When the most primitive types of meteorite (chondrites) and interplanetary dust particles (IDPs) formed in the solar protoplanetary disk (solar nebula), all of them incorporated at least two types of presolar material: interstellar organic matter and circumstellar grains. The organic matter probably formed in the protosolar molecular cloud. To date, 10 types of circumstellar grain have been found and their isotopic compositions show that they formed around RGB/AGB stars, supernovae and, possibly, novae and WR stars. It has been proposed that interstellar silicates are also present in IDPs, but the evidence for this is less compelling.
The range of isotopic compositions exhibited by the circumstellar grains require a minimum of 35–40 stellar sources, suggesting that they are a fairly representative sample of circumstellar dust production in the Galaxy. In general, the relative abundances of circumstellar grains from different sources are similar to what is expected from astronomical estimates provided that the contribution from supernovae is relatively small. The one exception is graphite grains from AGB stars that are highly depleted.
Collisional erosion, radiation damage and sputtering are all expected to affect grains in the ISM on relatively short timescales. Yet, for reasons that are unclear, examination of the circumstellar grains has found little evidence for any of these processes.

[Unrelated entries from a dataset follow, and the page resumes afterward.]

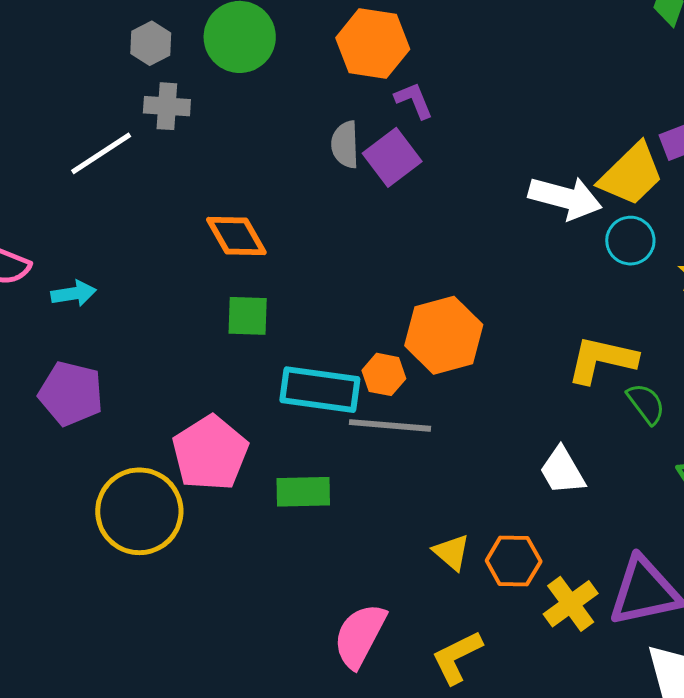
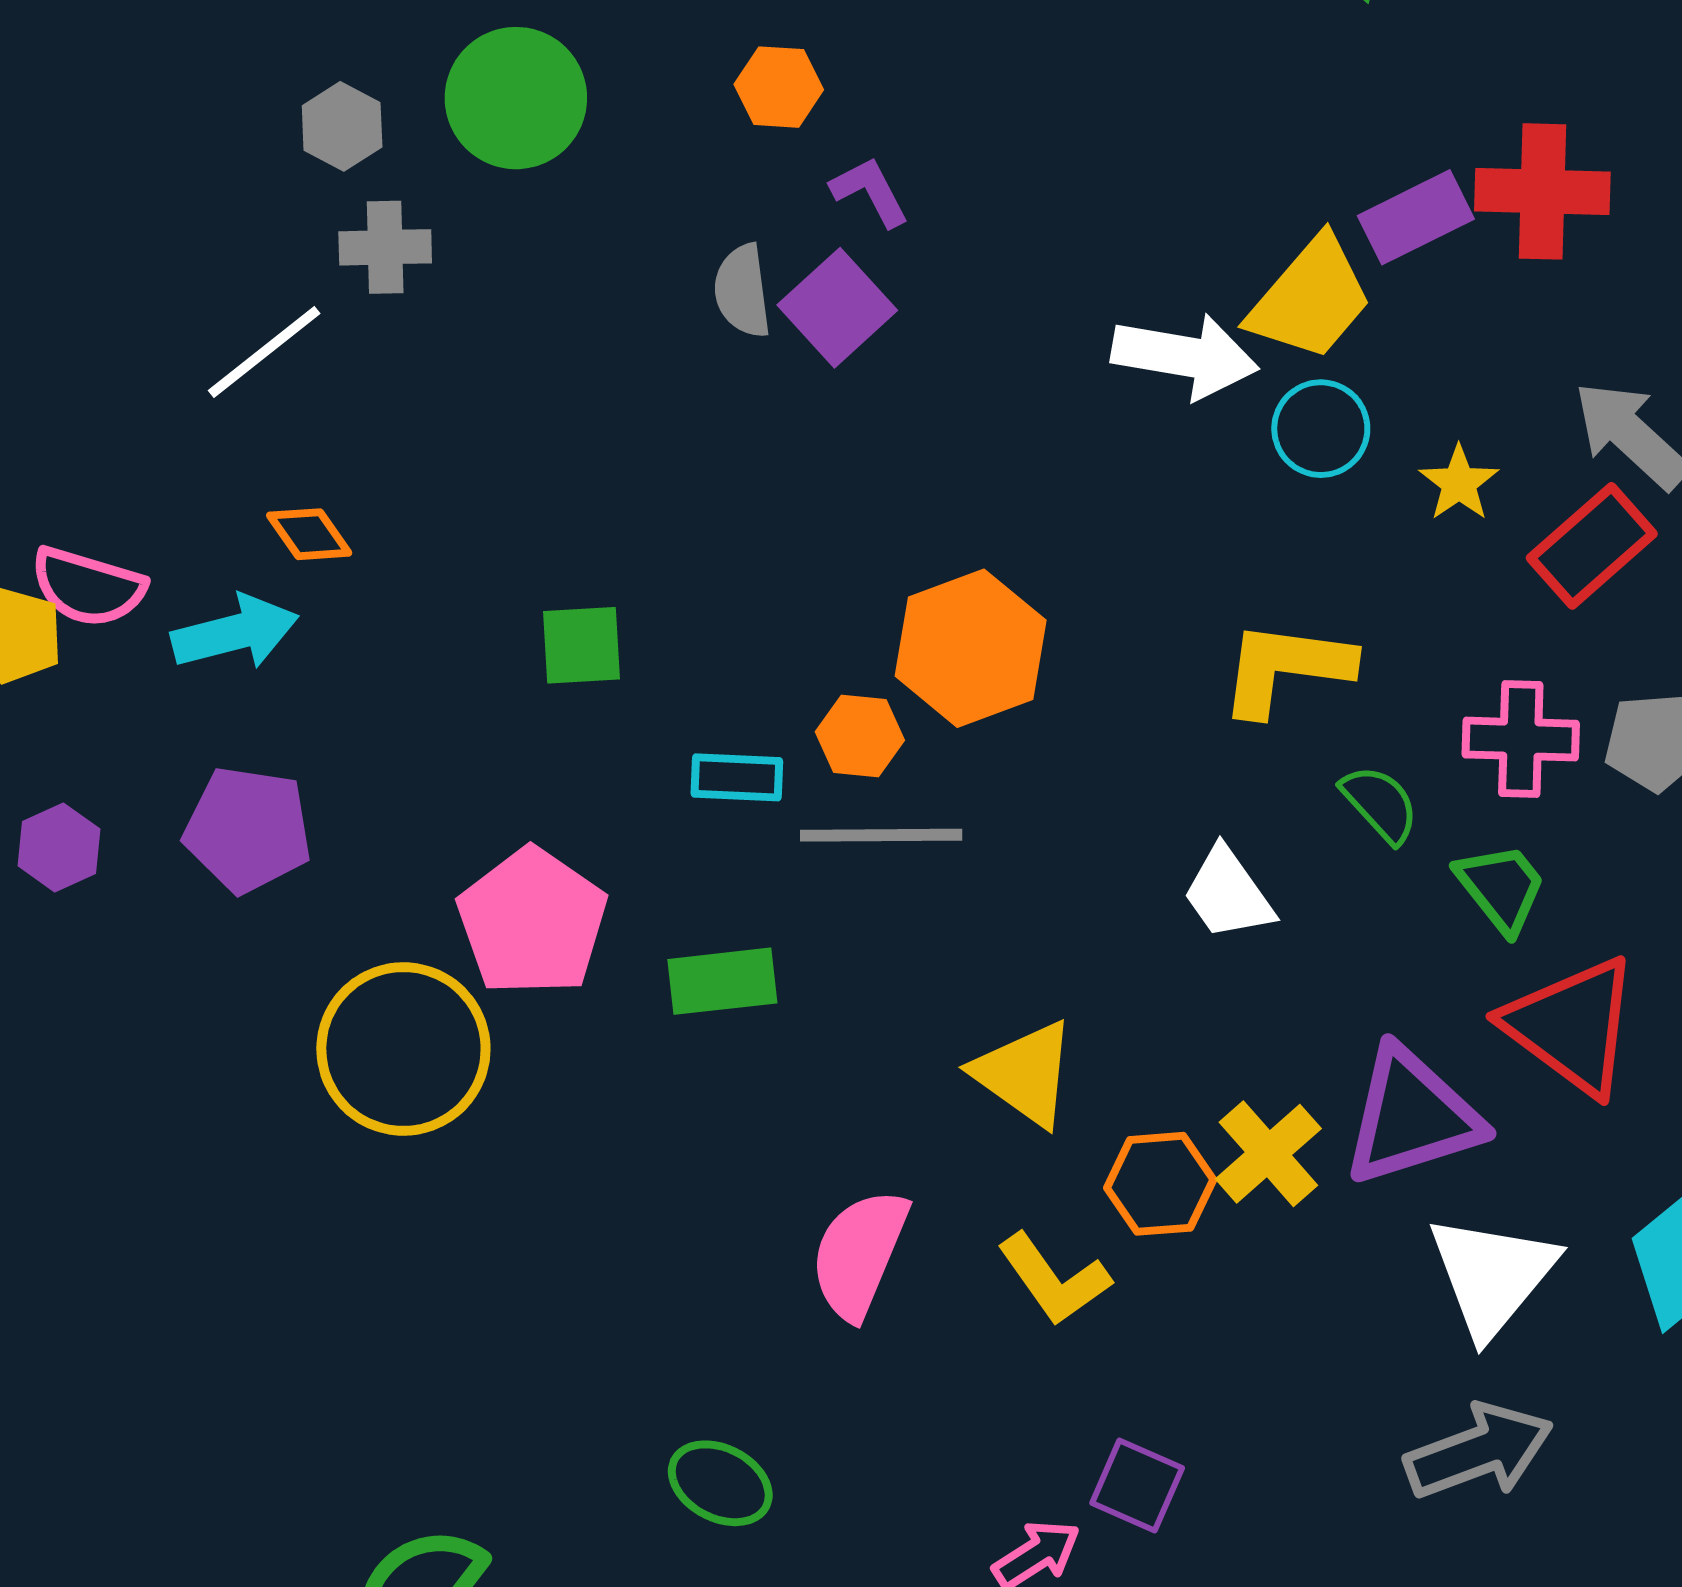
orange hexagon: (373, 43) -> (779, 87), size x0.6
orange diamond: (236, 236) -> (309, 534), moved, size x0.7
cyan arrow: (74, 294) -> (235, 632), size x1.4
cyan rectangle: (320, 390) -> (737, 777), size x0.6
green semicircle: (646, 404) -> (1380, 804), moved
yellow triangle: (451, 552) -> (1025, 1074), size x1.5
orange hexagon: (514, 561) -> (1160, 1184), moved
yellow L-shape: (457, 657) -> (1054, 1279), turned -94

The circumstellar grains also provide information about grain nucleation and growth in stellar winds. For instance, only graphite grains from AGB stars seem to have formed by heterogeneous nucleation. Graphite and SiC grains from AGB stars as large as 10–20 µm have been found in meteorites, probably requiring regions of high gas density rather than the usual assumption of uniformly expanding outflows. However, few graphite and SiC grains have similar C isotopic compositions, suggesting that they tend to form at different stages of AGB evolution.